At its best, politics is stressful. At its worst, it’s a mind-boggling maze of rules and red tape. And, as we get older, the messiness of our current bureaucracy becomes increasingly obvious, revealing a system that is much more complicated than Schoolhouse Rock! makes it out to be. The power we hold as voters is daunting to most, but to a select few, it’s a threat to their livelihood. Politicians are meant to be held accountable by the public; any AP US History student could tell you that.
Enter the convenient practice of gerrymandering — a district drawing technique that takes away the threat of public opinion. Both political parties are guilty of dividing voting districts in a way that ensures them seats in state legislatures and, though a little bit of innocent gerrymandering might be considered part of the rat race of the government, such is not the way of politics.

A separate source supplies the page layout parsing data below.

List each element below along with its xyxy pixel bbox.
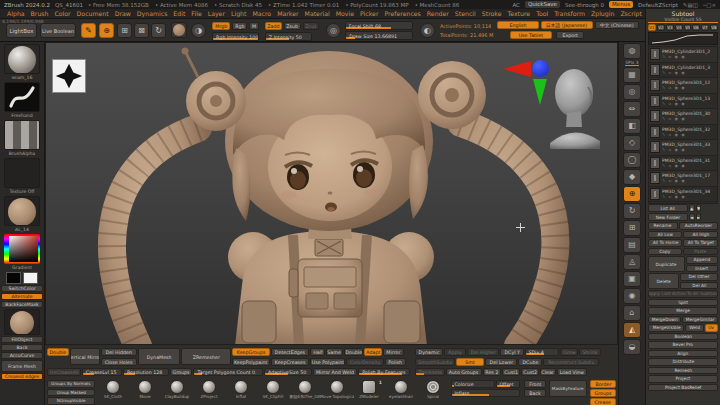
rotate-button[interactable]: ↻: [151, 23, 166, 38]
mirror-button[interactable]: Mirror: [383, 348, 404, 356]
grow-button[interactable]: Grow: [560, 348, 578, 356]
menu-item-tool[interactable]: Tool: [536, 10, 548, 17]
axis-y-arrow[interactable]: [533, 79, 547, 105]
subtool-row-icons[interactable]: ✎ ▫ ◉ ◉: [662, 116, 716, 121]
load-view-button[interactable]: Load View: [557, 368, 587, 376]
keepcreases-button[interactable]: KeepCreases: [271, 358, 309, 366]
close-holes-button[interactable]: Close Holes: [101, 358, 137, 366]
subtool-row[interactable]: PM3D_Sphere3D1_31✎ ▫ ◉ ◉: [649, 156, 717, 172]
stroke-thumb[interactable]: [4, 82, 40, 112]
subtool-row-icons[interactable]: ✎ ▫ ◉ ◉: [662, 147, 716, 152]
vertical-mirror-button[interactable]: Vertical Mirror: [70, 348, 100, 365]
menu-item-edit[interactable]: Edit: [173, 10, 185, 17]
uv-view-icon[interactable]: ◭: [623, 322, 641, 338]
subtool-row-icons[interactable]: ✎ ▫ ◉ ◉: [662, 163, 716, 168]
live-boolean-button[interactable]: Live Boolean: [40, 23, 76, 38]
sculptris-pro-button[interactable]: ◑: [191, 23, 206, 38]
subtool-row-icons[interactable]: ✎ ▫ ◉ ◉: [662, 132, 716, 137]
frame-mesh-button[interactable]: Frame Mesh: [1, 360, 43, 372]
zoom3d-icon[interactable]: ◬: [623, 254, 641, 270]
project-button[interactable]: Project: [648, 375, 718, 383]
menu-item-texture[interactable]: Texture: [508, 10, 531, 17]
all-high-button[interactable]: All High: [683, 231, 718, 239]
menu-item-file[interactable]: File: [191, 10, 201, 17]
reconstruct-subdiv-button[interactable]: Reconstruct Subdiv: [543, 358, 599, 366]
ticon-button[interactable]: ×: [711, 2, 716, 8]
texture-thumb[interactable]: [4, 158, 40, 188]
use-tablet-button[interactable]: Use Tablet: [510, 31, 552, 39]
adapt-button[interactable]: Adapt: [364, 348, 382, 356]
scroll-up-button[interactable]: ▲: [689, 204, 695, 212]
menu-item-alpha[interactable]: Alpha: [7, 10, 25, 17]
del-hidden-button[interactable]: Del Hidden: [101, 348, 137, 356]
lightbox-button[interactable]: LightBox: [6, 23, 37, 38]
frame-icon[interactable]: ▣: [623, 271, 641, 287]
dynamic-button[interactable]: Dynamic: [415, 348, 443, 356]
double-button[interactable]: Double: [344, 348, 363, 356]
local-icon[interactable]: ⇔: [623, 101, 641, 117]
subtool-row[interactable]: PM3D_Cylinder3D1_2✎ ▫ ◉ ◉: [649, 47, 717, 63]
rename-button[interactable]: Rename: [648, 222, 678, 230]
menu-item-render[interactable]: Render: [427, 10, 449, 17]
menu-item-preferences[interactable]: Preferences: [384, 10, 420, 17]
ngroupvisible-button[interactable]: NGroupVisible: [47, 397, 95, 405]
home-icon[interactable]: ⌂: [623, 305, 641, 321]
folder-prev-button[interactable]: ◄: [689, 213, 695, 221]
target-polygons-count-0-button[interactable]: Target Polygons Count 0.: [193, 368, 263, 376]
tray-brush-e-the-gk[interactable]: 删除E和The_GK: [290, 380, 320, 399]
uncreaseall-button[interactable]: UnCreaseAll: [47, 368, 81, 376]
menus-button[interactable]: Menus: [609, 1, 633, 8]
colorize-button[interactable]: Colorize: [451, 380, 495, 388]
smoothsubdiv-button[interactable]: SmoothSubdiv: [415, 358, 455, 366]
paste-button[interactable]: Paste: [683, 248, 718, 256]
rotate-view-icon[interactable]: ↻: [623, 203, 641, 219]
mergedown-button[interactable]: MergeDown: [648, 316, 681, 324]
ticon-button[interactable]: ◫: [693, 2, 698, 8]
lsym-icon[interactable]: ◧: [623, 118, 641, 134]
mirror-and-weld-button[interactable]: Mirror And Weld: [313, 368, 357, 376]
language-english-button[interactable]: English: [497, 21, 539, 29]
view-tab-v8-button[interactable]: V8: [710, 24, 718, 31]
view-tab-v4-button[interactable]: V4: [675, 24, 683, 31]
gizmo-button[interactable]: ⊕: [99, 23, 114, 38]
tray-brush-claybuildup[interactable]: ClayBuildup: [162, 380, 192, 399]
menu-item-movie[interactable]: Movie: [336, 10, 354, 17]
menu-item-dynamics[interactable]: Dynamics: [137, 10, 168, 17]
subtool-row-icons[interactable]: ✎ ▫ ◉ ◉: [662, 178, 716, 183]
subtool-row-icons[interactable]: ✎ ▫ ◉ ◉: [662, 194, 716, 199]
subtool-row[interactable]: PM3D_Sphere3D1_30✎ ▫ ◉ ◉: [649, 109, 717, 125]
menu-item-material[interactable]: Material: [305, 10, 330, 17]
subtool-row[interactable]: PM3D_Cylinder3D1_3✎ ▫ ◉ ◉: [649, 63, 717, 79]
draw-size-slider[interactable]: Draw Size 13.66891: [345, 31, 413, 40]
polish-by-features-button[interactable]: Polish By Features: [358, 368, 410, 376]
view-tab-v7-button[interactable]: V7: [701, 24, 709, 31]
persp-icon[interactable]: ▦: [623, 67, 641, 83]
append-button[interactable]: Append: [686, 256, 718, 264]
auto-groups-button[interactable]: Auto Groups: [446, 368, 482, 376]
clear-button[interactable]: Clear: [540, 368, 556, 376]
dcyl-y-button[interactable]: DCyl Y: [500, 348, 524, 356]
subtool-row-icons[interactable]: ✎ ▫ ◉ ◉: [662, 54, 716, 59]
alpha-stamp-preview[interactable]: [52, 59, 86, 93]
zsub-button[interactable]: Zsub: [284, 22, 301, 30]
split-button[interactable]: Split: [648, 299, 718, 307]
detectedges-button[interactable]: DetectEdges: [271, 348, 309, 356]
rgb-intensity-slider[interactable]: Rgb Intensity 100: [212, 32, 259, 41]
apply-button[interactable]: Apply: [444, 348, 466, 356]
shrink-button[interactable]: Shrink: [579, 348, 601, 356]
language-chinese-button[interactable]: 中文 (Chinese): [595, 21, 639, 29]
accucurve-button[interactable]: AccuCurve: [1, 352, 43, 359]
view-tab-v1-button[interactable]: V1: [648, 24, 656, 31]
xpose-icon[interactable]: ⊕: [623, 186, 641, 202]
view-tab-v5-button[interactable]: V5: [684, 24, 692, 31]
main-color-swatch[interactable]: [6, 272, 21, 284]
gradient-label[interactable]: Gradient: [12, 265, 32, 271]
uv-button[interactable]: Uv: [705, 324, 718, 332]
menu-item-light[interactable]: Light: [231, 10, 246, 17]
copy-button[interactable]: Copy: [648, 248, 682, 256]
current-color-swatch[interactable]: [171, 22, 187, 38]
move-button[interactable]: ⊞: [117, 23, 132, 38]
same-button[interactable]: Same: [326, 348, 343, 356]
menu-item-macro[interactable]: Macro: [252, 10, 271, 17]
axis-x-arrow[interactable]: [503, 61, 531, 77]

If your hands aren’t dirty and your inbox is clear of incriminating emails, you’re not doing it right. But what happens when citizens are fed up with the system? Is there capacity for change? The newest documentary from Magnolia Pictures, “Slay the Dragon,” answers these questions with a captivating story about those working to fight the corruption rampant in our governing bodies.
Before considering the political connotations of “Slay the Dragon,” however, it’s important to note the actual storytelling ability of a documentary like this one. Often, these films toe the line between informative and boring, intriguing and emotional. Most run the risk of losing their audience’s attention, especially in these streaming-heavy days of quarantine. But “Slay the Dragon” weaves a fantastical tale about gerrymandering beginning with impressive visuals and graphics that highlight the strange nature of strategic redistricting.

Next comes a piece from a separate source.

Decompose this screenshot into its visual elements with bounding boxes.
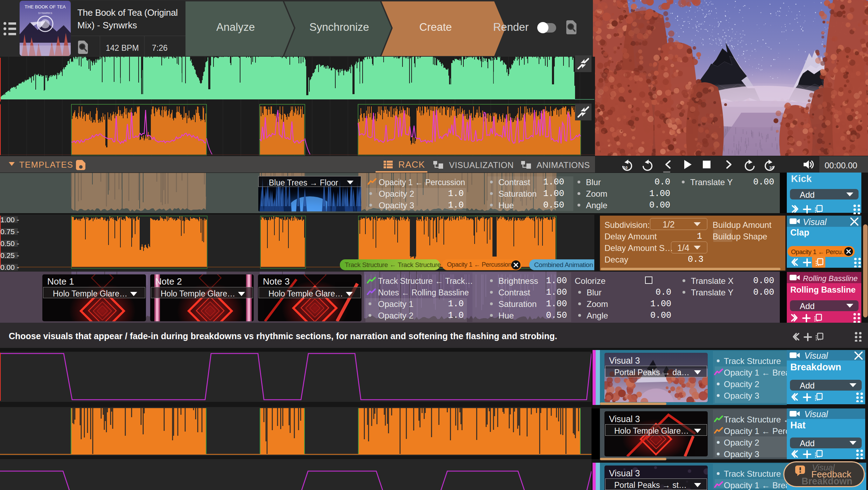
svg-text:10: 10: [623, 166, 628, 170]
svg-text:10: 10: [769, 166, 774, 170]
svg-text:THE BOOK OF TEA: THE BOOK OF TEA: [24, 4, 66, 9]
svg-text:SYNWRKS: SYNWRKS: [38, 12, 52, 15]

As the opening credits roll, “Slay the Dragon” forces its audiences to consider what it actually means to “re-district” with an animated line carving its way through a city. The image establishes the concept of gerrymandering as something concrete, setting up the intimate relationship between an audience and a major character of the film. As the story progresses, the visuals become ever more important in showing the increasingly questionable practice of gerrymandering. At one point, watching “Slay the Dragon” was similar to trying to find the constellations — the audience stares at indiscernible, odd shapes that take on no meaning until a detailed drawing is put over it. But the effect remained. “Slay the Dragon” was able to emphasize the absurdity of gerrymandering with a few well-placed examples of specific districts.
Beyond the graphics, “Slay the Dragon” also provided an excellent story. There were many beginnings to this story — 2016, when Katie Fahey started her quest against gerrymandering; 2010, when Project REDMAP began flipping state legislatures; even 2020, the first census year since many of these anti-gerrymandering laws were put into place. However you decide to define the start, it’s obvious what “Slay the Dragon” is about: the rise and hopefully coming fall of gerrymandering in the United States.
But is it really that simple? In an age of political unrest, “Slay the Dragon” provides a hopeful message for those of us just about to come of age in this important election year. In a speech after the anti-gerrymandering proposal was passed in Michigan, Katie Fahey is seen telling her campaign team how important every one of their actions is. The underlying message that every action, every vote is essential to the success of democracy is one that we could all stand to remember, regardless of what year it is.
The eye-opening moments of a documentary should be few and far between — a good documentary should make its audience reflect and question what’s presented to them. The immediate nature of an “eye-opening” moment is the opposite of conversation-sparking. “Slay the Dragon” understands this and, though it is very left-leaning, it still manages to present its audiences with a strong and informative message about gerrymandering. It highlights the importance of every citizen’s participation in democracy, making it one of the better documentaries to watch.